– Значит, в этом секрет, – понял Горохов. – Тогда ты не полный ноль. Я, правда, последнего и не предполагал. Только есть ведь еще одно. Каким бы ты ни был хорошим работником, а я помню, как Сергей Сергеевич расхваливал тебя в прошлом году, дорогого стоит, услышать от такого зубра – «приятно, когда можно не умалчивать, что этот кент – мой зять». Так вот, несмотря на все это, можно ведь все потерять.

– То есть? – не понял Рыбкин.

– Ну, – Горохов поморщился, взъерошил левой рукой волосы, – вот смотри. Предположим, ты поругался с Сергеем Сергеевичем. Вдрызг. Не знаю… оскорбил его. Украл что-то. Прокололся. Нанес ущерб компании. Еще что-то сделал. И он тебя уволил. Понимаешь, каким бы ты ни был бесценным работником – это не гарантия, что ты в корпорации навсегда. Все решает он. Так?

– Так, – согласился Рыбкин и вспомнил фотографию, которая висела у него на кухне. Ольга Клинская в обнимку со своим папашей. Черт возьми, а ведь они похожи. Не той похожестью, что выписана на лице, а чем-то большим…

– И все, – развел руками и тут же снова схватился за руль Горохов. – И был ты управляющим директором с кучей грамот и вымпелов, и стал полным нулем. Хочешь поспорить?

– Не хочу, – вздохнул Рыбкин. – Но кое-что сказать могу. Во-первых, кучи грамот и вымпелов у меня нет. Это ты, Борька, ввернул что-то из далекого прошлого. Во-вторых, определенное количество акций предприятия, в котором я работаю уже больше двадцати лет, это, знаешь ли, некая подушка. Солидная, сразу скажем.

– А не лучше ли держать деньги в наличных? – прищурился Горохов. – Акции-фигации… Несерьезно как-то. Ты, блин, как будто в Европе. Сегодня у тебя есть эти акции, а завтра уже нет.

– Они есть, – твердо сказал Рыбкин. – А если бы я держал свой доход в наличных, то его сейчас было бы раз в десять меньше. И да, я понимаю, что мы не совсем в Европе, но и не в Африке тоже.

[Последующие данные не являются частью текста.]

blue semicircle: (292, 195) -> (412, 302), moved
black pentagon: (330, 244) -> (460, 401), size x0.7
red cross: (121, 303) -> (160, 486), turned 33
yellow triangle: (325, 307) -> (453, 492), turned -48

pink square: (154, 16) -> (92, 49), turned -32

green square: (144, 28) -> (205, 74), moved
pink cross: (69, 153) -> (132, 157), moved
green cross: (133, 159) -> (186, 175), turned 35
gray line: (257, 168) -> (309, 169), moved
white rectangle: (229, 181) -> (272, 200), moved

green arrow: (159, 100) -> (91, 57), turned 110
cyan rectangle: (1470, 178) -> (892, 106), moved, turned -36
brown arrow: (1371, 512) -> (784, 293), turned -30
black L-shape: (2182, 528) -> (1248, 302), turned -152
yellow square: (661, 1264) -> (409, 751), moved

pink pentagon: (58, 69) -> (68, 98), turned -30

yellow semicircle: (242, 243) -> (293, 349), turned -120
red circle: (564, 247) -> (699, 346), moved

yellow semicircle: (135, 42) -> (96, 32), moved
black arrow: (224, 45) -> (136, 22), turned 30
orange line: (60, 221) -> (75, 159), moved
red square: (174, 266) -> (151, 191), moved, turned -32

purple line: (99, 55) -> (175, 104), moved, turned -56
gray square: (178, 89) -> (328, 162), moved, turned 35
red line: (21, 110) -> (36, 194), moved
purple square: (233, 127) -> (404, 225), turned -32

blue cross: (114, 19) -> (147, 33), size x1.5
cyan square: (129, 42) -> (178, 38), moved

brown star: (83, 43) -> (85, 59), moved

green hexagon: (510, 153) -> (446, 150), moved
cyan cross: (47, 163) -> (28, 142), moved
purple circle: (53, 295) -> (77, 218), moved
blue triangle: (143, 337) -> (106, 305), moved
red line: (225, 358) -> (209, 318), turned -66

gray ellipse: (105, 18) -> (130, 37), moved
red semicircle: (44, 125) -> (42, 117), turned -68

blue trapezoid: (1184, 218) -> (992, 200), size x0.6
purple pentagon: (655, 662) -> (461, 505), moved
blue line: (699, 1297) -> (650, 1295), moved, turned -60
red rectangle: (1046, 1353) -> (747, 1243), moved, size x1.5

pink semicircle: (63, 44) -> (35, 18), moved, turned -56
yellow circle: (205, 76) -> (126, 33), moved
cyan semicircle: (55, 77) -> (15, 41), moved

– В Африке полно приличных стран, – заметил Горохов.

– Вот и езжай в свою Африку, – пробормотал Рыбкин. – Вечно тебе глупости всякие в голову лезут. Если хочешь знать – мои двадцать с лишним лет в нашей фирме – это лучшая рекомендация. Оторвут с руками, только попросись. Я уж не говорю про конкурентов. Да и тебе нечего ныть. Такие работники, как ты, на дороге не валяются.

– Это точно, – задумался Горохов. – Они бредут по обочинам. Толпами.

– Я не понял, что ты там заикался про два нуля? – спросил Рыбкин. – Второй-то какой?

– Да дома, – махнул рукой Горохов. – Есть такое ощущение… Иногда кажется, что вот-вот Нинка проколется. Приедет со своего приюта или еще откуда. Да хоть с отдыха. И забудет, что я ее муж Борька Горохов. Снимет с себя платье и повесит его на меня, как на спинку стула. Я мебель, Рыбкин.

– Ты бредишь, Борька? – поинтересовался Рыбкин.

– Скорее всего, – усмехнулся Горохов и спросил. – Что бы ты сделал, если бы тебе предложили поступить подло?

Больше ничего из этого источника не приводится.